Restate exactly the lines of the entries below, beginning with the first and ending with the line that holds "Name (23, 250)". Pictures are not copied.
======== TASK INPUT
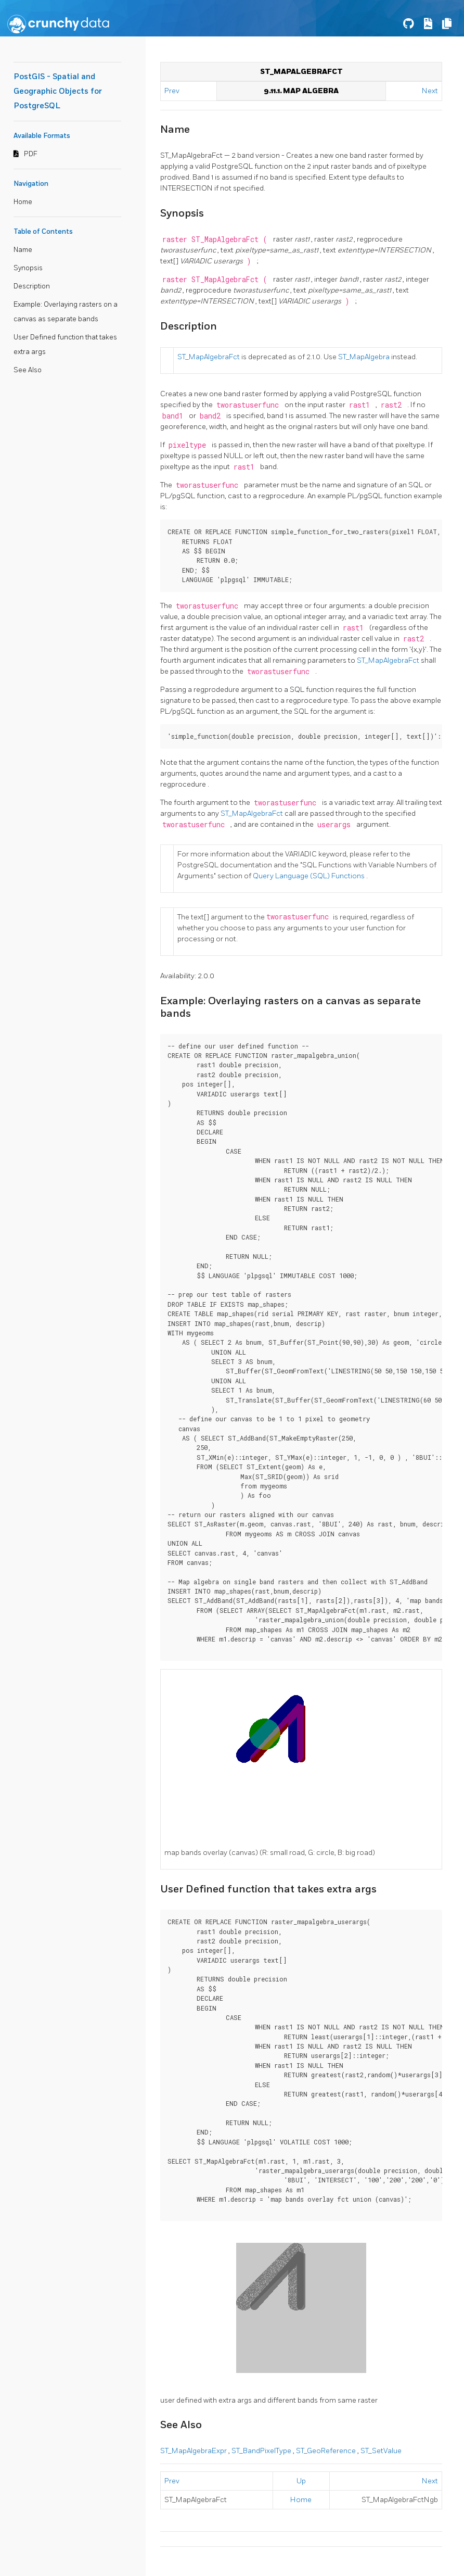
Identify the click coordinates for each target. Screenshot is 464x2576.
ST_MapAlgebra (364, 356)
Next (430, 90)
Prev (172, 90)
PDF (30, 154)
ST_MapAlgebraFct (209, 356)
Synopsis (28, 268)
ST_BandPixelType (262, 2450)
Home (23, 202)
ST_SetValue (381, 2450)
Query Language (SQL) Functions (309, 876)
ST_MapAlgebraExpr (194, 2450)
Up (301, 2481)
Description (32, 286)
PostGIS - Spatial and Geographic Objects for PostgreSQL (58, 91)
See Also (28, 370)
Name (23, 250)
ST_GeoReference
================
## WRITTEN ANSWER
Identify the click coordinates for each target. Screenshot is 464x2576.
ST_MapAlgebra (364, 356)
Next (430, 90)
Prev (172, 90)
PDF (30, 154)
ST_MapAlgebraFct (209, 356)
Synopsis (28, 268)
ST_BandPixelType (262, 2450)
Home (23, 202)
ST_SetValue (381, 2450)
Query Language (SQL) Functions (309, 876)
ST_MapAlgebraExpr (194, 2450)
Up (301, 2481)
Description (32, 286)
PostGIS - Spatial and Geographic Objects for PostgreSQL (58, 91)
See Also (28, 370)
Name (23, 250)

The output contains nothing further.